The fire began on Sunday night around 7:30 p.m. local time and lasted late into the night.

Rescue workers say there were no injuries, but Rio’s fire chief, Roberto Robaday, said that the two hydrants nearest the museum were dry, allowing the flames to devour the 20 million pieces of art and artifacts. Volunteers managed to salvage a few items and microscopes amid the fire.

The museum had housed Latin America’s largest collection of Egyptian pieces. It also held dinosaur skeletons from the region and ‘Luiza’, America's oldest known human skeleton. But most importantly, it held the largest collection of Indigenous artifacts including mummies from the Andean region and thousands of textiles and ceramics from now extinct culture within the Amazon.

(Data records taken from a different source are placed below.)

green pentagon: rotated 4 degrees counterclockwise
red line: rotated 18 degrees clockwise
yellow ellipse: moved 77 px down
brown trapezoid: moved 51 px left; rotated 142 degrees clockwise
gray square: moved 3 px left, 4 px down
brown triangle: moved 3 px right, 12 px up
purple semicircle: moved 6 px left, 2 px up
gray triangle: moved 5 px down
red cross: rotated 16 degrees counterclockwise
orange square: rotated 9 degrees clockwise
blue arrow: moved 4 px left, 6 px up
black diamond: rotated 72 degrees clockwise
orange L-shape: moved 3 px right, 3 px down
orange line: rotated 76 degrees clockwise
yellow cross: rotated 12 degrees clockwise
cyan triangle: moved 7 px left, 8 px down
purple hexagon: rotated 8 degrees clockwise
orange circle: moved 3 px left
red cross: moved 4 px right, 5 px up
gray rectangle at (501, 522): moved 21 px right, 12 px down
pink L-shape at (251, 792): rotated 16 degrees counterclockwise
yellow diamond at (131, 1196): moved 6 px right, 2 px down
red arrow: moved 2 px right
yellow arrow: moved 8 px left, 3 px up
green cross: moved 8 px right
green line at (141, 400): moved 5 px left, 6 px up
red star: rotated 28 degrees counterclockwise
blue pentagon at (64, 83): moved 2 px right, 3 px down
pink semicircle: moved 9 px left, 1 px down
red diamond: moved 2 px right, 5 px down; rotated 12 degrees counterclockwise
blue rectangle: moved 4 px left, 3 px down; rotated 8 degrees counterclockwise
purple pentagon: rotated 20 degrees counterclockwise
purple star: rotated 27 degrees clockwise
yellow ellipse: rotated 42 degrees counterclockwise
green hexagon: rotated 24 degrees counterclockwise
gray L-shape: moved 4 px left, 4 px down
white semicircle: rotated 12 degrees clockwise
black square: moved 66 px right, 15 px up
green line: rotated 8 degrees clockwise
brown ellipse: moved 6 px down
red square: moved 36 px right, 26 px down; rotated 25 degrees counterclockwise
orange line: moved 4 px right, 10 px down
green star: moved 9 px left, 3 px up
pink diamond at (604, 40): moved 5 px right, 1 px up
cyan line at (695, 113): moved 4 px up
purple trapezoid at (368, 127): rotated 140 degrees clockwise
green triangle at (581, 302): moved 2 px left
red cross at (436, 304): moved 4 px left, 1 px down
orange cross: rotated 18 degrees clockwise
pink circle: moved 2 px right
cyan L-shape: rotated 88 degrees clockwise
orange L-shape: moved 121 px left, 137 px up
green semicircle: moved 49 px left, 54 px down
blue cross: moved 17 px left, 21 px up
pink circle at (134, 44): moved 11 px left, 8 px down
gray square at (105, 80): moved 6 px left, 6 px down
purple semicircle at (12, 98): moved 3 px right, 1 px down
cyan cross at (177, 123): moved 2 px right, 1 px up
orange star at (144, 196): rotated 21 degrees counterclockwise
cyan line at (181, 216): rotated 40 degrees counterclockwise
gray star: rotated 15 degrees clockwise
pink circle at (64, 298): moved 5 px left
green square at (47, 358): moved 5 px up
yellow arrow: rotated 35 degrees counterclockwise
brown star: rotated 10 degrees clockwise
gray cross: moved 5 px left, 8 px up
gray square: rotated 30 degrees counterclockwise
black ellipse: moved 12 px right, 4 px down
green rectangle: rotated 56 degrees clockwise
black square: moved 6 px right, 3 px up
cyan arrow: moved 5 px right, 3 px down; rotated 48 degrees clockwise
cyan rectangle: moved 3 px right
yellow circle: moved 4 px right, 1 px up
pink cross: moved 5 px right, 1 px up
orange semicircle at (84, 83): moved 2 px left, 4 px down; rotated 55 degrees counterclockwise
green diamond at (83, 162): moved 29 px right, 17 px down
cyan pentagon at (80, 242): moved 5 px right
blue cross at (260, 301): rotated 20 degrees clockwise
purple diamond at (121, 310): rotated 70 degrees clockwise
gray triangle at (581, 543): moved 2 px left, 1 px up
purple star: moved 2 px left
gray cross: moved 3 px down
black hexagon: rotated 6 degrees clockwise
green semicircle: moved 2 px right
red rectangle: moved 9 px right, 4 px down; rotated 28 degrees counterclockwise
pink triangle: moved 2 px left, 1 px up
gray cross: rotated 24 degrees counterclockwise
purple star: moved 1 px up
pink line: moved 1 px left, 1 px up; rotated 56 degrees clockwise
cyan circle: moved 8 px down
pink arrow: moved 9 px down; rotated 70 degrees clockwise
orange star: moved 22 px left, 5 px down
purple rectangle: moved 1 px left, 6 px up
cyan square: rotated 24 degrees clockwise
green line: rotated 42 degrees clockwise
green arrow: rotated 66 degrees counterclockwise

Jose Urutau Guajajara, who often visited the museum to learn about his Amazonian community’s history told the Guardian: “This is the greatest loss of indigenous writing in Latin America. Our memory has been erased.”  

On Monday morning people had gathered in the area to get a glimpse of what remained of the Romanesque building declared National Heritage in 1938.

At one point police in riot gear resorted to using tear gas on a part of the crowd angry that the government had neglected the museum and the infrastructure to save it, opting to spend instead on World Cup and Olympic stadium deals on which corrupt politicians earned millions in kickbacks.  

Luiz Duarte, a vice-director for the museum said politicians were to blame for failing to support the museum leaving it to decay.

"For many years, we fought with different governments to get adequate resources to preserve what is now completely destroyed,” he said. “My feeling is of total dismay and immense anger."

Duarte added that the museum had just signed a deal with the government bank to start a  fire-prevention project. “This is the most terrible irony," he added.

Brazil’s culture minister, Sergio Leitão, even acknowledge that the “tragedy…could have been avoided”, because problems there had been "piling up over time." The minister added that the fire likely started from faulty electrical wiring or, a homemade, paper hot-air balloon.

While Brazilian president, Michel Temer tweeted on Sunday night: “Today is a sad day for all Brazilians. … Two hundred years of work, research and knowledge were lost,” the head of state tried to eliminate the ministry of culture all together in 2016.

Between 2013 and 2017, the National Museum federal funding fell by a third and shrank to just US$ 26,603 the first nine months of this year.

The major fire to Brazil’s and the region’s history comes at a time when leftist presidential candidate Luiz Inacio Lula da Silva is being illegally imprisoned and prevented from freely running his campaign and Temer, with a 4 percent rating is leading the government into economic recession with 12 million people unemployed.

Bernardo Mello Franco, one of Brazil’s best-known columnists, wrote on the O Globo newspaper website: "The tragedy this Sunday is a sort of national suicide. A crime against our past and future generations."